Muttertagsgrüße

■ Souverän schlug Andrej Medwedew Goran Ivanisevic 6:3, 6:2, 6:1 und vergaß Freundin Anke Huber nicht

Ein “Danke“ an die anwesende Freundin, ein Gruß an all die Mütter der Welt zum Muttertag, irgendwie kam den 10.000 Zuschauenden die Szenerie bei der sonntäglichen Siegerehrung der German-Open vertraut vor. Ja, so verabschiedete sich vor zwei Jahren ein Rotz und Tränen heulender Michael Stich als Sieger am Hamburger Rothenbaum. Die Augen des Ukrainers Andrej Medwedew blieben trotz der gleichen Danksagungen unbenäßt, als er gestern zum zweitenmal nach 1994 den Siegerscheck in Höhe von 254 000 Dollar in Empfang nehmen durfte.

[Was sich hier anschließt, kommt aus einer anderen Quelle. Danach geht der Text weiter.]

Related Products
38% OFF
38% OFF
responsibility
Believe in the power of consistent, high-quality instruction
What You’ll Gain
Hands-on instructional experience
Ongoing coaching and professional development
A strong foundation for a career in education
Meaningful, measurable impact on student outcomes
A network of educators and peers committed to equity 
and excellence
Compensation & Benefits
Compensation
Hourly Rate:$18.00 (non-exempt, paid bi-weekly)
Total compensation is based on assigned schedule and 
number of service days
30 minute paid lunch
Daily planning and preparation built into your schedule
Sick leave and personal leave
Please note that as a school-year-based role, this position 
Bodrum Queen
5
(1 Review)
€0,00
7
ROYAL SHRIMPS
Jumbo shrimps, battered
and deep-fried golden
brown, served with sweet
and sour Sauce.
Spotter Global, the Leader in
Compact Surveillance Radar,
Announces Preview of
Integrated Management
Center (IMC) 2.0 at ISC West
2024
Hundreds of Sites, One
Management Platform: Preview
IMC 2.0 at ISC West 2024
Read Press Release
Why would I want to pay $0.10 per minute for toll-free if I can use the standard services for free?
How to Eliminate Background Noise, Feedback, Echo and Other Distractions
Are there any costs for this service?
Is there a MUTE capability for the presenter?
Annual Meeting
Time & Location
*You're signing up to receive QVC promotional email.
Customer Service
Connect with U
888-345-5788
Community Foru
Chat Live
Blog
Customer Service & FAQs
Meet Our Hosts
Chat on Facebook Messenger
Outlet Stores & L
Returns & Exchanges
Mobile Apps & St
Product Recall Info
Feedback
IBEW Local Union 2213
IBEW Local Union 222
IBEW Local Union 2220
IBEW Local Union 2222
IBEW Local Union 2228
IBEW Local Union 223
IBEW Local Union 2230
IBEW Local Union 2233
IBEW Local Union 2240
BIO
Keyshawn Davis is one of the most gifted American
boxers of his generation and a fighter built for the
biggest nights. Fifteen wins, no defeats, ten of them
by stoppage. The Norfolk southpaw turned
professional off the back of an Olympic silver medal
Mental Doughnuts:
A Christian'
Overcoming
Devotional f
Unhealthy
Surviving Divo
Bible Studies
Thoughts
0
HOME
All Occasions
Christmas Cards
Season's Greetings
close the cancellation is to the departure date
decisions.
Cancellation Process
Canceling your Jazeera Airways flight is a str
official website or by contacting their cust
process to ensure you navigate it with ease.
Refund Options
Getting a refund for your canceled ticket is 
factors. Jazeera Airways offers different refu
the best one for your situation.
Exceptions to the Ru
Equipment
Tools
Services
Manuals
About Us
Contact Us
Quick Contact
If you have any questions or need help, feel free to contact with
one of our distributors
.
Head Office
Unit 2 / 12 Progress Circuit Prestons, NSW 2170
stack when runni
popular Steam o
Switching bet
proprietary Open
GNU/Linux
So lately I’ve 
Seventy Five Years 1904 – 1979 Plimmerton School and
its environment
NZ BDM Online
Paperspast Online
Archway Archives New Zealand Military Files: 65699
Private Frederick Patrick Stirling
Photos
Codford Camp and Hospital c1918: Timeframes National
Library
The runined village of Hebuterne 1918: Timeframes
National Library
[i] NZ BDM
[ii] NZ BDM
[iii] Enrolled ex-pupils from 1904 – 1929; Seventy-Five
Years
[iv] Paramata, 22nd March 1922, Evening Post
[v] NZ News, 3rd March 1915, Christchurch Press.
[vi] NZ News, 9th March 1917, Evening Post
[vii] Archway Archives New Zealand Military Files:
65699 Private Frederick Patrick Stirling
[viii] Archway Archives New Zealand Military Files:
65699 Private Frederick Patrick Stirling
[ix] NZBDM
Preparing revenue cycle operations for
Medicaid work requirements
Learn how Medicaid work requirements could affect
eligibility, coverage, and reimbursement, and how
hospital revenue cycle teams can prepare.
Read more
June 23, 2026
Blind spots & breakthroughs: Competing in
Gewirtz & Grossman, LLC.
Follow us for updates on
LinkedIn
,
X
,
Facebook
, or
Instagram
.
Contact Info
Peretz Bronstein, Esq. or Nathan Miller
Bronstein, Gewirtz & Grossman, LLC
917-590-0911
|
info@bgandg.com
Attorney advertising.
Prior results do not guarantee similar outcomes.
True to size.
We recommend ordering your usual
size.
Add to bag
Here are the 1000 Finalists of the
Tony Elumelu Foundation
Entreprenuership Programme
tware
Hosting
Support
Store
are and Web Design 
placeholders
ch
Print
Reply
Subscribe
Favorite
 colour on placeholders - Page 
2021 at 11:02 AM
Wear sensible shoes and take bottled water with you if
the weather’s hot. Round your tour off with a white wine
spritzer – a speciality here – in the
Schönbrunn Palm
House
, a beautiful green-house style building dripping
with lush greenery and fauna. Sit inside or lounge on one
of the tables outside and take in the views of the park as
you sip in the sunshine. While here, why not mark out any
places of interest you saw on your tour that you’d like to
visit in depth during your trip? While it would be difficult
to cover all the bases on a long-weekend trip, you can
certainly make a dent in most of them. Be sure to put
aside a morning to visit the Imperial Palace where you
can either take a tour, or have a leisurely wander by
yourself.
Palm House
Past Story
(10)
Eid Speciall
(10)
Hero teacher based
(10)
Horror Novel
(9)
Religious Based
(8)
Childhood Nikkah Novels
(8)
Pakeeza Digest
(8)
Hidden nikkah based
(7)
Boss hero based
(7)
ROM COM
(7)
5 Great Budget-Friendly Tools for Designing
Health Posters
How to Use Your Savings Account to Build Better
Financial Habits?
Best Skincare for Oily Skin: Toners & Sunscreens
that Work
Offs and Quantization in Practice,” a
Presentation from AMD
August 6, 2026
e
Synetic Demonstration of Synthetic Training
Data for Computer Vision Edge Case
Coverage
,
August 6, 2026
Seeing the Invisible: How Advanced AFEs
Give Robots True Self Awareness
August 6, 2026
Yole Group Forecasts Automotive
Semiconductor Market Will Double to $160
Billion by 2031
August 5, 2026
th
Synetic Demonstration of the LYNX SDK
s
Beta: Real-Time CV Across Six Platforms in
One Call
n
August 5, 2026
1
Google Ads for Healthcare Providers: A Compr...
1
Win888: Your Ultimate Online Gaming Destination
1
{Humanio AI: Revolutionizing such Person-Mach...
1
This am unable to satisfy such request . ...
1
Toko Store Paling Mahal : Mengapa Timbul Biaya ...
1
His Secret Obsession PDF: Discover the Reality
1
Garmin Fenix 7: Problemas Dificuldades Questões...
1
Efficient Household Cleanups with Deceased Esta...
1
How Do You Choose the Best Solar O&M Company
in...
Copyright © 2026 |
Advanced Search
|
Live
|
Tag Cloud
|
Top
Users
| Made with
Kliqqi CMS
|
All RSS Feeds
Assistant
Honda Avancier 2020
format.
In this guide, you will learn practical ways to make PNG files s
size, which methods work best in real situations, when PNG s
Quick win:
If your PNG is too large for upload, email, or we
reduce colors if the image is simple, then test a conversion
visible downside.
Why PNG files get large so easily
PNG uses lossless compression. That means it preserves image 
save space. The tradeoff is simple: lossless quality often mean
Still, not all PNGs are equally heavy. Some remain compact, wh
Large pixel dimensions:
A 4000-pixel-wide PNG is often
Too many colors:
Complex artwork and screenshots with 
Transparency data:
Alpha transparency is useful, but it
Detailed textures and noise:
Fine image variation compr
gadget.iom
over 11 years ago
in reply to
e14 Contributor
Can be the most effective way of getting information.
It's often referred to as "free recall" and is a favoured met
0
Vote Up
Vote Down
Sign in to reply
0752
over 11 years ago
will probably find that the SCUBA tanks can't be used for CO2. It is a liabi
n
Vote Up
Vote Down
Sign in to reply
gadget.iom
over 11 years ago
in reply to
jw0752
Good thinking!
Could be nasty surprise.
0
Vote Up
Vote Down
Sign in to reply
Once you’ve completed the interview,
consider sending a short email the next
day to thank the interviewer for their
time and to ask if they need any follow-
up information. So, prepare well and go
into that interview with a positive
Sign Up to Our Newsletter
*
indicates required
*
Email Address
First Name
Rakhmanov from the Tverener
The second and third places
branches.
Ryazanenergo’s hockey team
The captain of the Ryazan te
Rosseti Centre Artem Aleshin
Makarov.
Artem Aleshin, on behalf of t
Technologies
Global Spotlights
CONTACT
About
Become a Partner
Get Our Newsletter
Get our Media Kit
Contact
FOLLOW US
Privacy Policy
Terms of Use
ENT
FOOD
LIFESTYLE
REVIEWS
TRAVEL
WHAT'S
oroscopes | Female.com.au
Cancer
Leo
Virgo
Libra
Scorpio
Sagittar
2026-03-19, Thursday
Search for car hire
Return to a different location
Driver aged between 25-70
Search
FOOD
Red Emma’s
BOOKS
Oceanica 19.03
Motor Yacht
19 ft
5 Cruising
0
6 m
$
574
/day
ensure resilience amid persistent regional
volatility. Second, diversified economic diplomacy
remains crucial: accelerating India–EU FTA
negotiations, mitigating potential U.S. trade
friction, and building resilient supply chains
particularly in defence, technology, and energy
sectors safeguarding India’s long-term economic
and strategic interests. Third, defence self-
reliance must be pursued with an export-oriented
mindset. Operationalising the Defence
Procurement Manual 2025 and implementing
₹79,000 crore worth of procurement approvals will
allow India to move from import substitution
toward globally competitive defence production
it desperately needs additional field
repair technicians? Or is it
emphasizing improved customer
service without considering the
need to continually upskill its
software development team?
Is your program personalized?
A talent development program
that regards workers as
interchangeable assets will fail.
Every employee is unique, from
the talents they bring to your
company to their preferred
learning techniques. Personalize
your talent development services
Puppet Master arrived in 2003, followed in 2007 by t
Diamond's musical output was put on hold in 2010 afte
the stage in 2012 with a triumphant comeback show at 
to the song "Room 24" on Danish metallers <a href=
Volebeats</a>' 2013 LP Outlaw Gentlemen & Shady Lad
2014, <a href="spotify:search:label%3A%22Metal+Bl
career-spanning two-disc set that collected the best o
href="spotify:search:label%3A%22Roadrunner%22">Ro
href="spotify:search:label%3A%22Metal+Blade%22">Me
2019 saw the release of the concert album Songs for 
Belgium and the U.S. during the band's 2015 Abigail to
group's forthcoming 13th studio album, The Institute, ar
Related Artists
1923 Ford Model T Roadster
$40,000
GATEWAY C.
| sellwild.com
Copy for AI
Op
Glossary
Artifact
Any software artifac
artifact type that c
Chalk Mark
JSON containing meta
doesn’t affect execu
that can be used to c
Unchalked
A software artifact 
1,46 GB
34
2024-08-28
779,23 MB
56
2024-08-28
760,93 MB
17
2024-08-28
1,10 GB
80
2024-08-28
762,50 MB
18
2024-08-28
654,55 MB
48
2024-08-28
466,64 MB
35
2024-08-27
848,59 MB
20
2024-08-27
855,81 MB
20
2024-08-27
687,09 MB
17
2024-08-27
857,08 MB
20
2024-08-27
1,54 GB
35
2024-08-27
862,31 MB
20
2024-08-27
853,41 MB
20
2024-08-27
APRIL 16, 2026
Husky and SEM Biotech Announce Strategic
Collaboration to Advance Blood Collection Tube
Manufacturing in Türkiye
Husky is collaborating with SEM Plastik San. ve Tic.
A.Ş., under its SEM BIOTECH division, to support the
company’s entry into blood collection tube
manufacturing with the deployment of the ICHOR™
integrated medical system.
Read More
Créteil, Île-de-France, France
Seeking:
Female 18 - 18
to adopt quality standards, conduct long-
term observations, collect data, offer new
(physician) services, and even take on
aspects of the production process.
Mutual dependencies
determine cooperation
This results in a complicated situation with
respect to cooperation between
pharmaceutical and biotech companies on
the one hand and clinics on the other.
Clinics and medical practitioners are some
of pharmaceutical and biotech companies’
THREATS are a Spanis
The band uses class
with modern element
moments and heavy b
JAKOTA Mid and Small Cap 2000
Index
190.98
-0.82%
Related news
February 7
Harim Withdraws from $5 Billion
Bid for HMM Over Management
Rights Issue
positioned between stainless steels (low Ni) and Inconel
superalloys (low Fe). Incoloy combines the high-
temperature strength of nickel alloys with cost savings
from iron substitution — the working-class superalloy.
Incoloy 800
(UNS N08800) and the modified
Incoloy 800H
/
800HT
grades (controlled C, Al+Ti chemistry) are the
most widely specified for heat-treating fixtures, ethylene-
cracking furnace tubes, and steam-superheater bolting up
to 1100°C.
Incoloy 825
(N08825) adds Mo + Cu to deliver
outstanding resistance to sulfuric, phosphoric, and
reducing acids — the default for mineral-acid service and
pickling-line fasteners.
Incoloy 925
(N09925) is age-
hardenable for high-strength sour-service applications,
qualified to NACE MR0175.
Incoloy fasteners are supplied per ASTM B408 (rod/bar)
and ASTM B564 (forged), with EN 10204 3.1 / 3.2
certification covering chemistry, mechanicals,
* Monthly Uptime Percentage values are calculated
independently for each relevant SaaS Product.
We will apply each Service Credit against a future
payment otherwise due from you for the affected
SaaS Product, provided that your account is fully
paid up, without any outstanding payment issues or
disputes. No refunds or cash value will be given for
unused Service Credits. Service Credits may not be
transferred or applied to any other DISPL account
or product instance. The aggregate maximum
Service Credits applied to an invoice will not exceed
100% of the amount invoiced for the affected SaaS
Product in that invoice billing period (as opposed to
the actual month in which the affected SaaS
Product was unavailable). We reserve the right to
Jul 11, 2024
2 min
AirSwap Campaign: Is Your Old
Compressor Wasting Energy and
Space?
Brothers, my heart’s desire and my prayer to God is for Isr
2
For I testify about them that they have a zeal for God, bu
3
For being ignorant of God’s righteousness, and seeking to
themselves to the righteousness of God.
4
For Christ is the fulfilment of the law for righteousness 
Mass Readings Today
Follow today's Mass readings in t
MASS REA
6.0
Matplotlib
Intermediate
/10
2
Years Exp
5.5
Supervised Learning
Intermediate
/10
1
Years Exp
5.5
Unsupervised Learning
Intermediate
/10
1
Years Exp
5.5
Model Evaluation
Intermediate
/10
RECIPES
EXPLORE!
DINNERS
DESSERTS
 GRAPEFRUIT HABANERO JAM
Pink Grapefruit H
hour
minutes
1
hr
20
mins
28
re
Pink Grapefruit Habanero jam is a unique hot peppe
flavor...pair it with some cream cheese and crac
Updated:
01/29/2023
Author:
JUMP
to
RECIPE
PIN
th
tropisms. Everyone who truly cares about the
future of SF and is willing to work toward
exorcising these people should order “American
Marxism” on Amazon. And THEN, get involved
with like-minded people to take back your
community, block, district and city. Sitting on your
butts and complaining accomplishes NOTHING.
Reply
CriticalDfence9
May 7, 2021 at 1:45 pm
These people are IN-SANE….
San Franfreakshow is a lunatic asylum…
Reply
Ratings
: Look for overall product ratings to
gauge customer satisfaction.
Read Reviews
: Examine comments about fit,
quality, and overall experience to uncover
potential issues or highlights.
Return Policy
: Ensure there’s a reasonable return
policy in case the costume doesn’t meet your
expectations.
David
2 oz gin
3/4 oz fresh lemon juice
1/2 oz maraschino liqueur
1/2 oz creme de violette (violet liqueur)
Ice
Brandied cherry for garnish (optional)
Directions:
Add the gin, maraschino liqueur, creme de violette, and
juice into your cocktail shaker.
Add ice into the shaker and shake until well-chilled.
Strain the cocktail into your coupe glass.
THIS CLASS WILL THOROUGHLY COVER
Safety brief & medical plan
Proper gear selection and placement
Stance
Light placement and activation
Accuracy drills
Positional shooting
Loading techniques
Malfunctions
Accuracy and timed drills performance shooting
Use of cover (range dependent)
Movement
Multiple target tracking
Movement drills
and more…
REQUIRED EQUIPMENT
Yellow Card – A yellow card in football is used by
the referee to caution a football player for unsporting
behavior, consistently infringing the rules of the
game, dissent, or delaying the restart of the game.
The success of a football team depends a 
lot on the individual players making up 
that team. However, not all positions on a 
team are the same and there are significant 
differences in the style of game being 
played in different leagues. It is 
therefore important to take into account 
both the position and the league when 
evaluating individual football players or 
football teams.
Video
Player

In souveräner Manier schlug der Weltranglisten-Zwanzigste den Kroaten Goran Ivanisevic 6:3, 6:2, 6:1. „Ich weiß gar nicht, warum ich auf einmal so stark bin“, wunderte sich der Freund von Anke Huber nach dem Spiel. Sein Gegner Goran Ivanisevic wußte indes die Antwort: „Das war das schlechteste Spiel meines Lebens. Nichts hat heute geklappt.“ In der Tat: Der Weltranglisten-Sechste irrte wie ein Bezechter auf dem Nachhauseweg über den Platz, und seine sonst so unglaublichen Aufschläge (Spitzengeschwindigkeiten von weit über 200 km/h) wurden vom herbstlich anmutenden Wind (Böen bis Windstärke acht) verweht. Geduld, eines der Essentials für das mühsame Rückschlagspiel auf Asche, mochte der Kroate ebensowenig aufbringen. So daß Medwedew sich damit begnügen konnte, den Ball möglichst lange im Spiel zu lassen und auf die Fehler von Ivanisevic zu warten. 43 an der Zahl machte der Kroate in unbedrängten Situationen (sogenannte Unforced Errors) und nur 52 Prozent der Netzangriffe konnte Goran Ivanisevic an diesem Sonntag für sich entscheiden. Für einen Serve-and-Volley-Spezialisten eine grottenschlechte Statistik.

Dabei waren die Voraussetzungen denkbar günstig für den 23jährigen Kroaten. Die Gunst des Publikums hatte er sich schon am Samstag durch sein furioses Halbfinal-Spiel gegen den spanischen Sandplatzspezialisten Sergi Bruguera (6:4, 3:6, 7:6) gewonnen. Doch auch das monotone, aufmunternd gemeinte Geklatsche der 10.000 vermochte an diesem kalten Sonntagnachmittag keine dopende Wirkung zu erzielen.

Seinen Rest-Humor hat Ivanisevic trotz der Niederlage bewahrt. „Ich dachte, wir beeilen uns, damit die Zuschauer nicht so lange frieren müssen“, scherzte er in die Mikrofone. Mit dem Frieren ist spätestens im nächsten Jahr Schluß. Dann bekommt der Centre Court auf dem Rothenbaum ein Dach.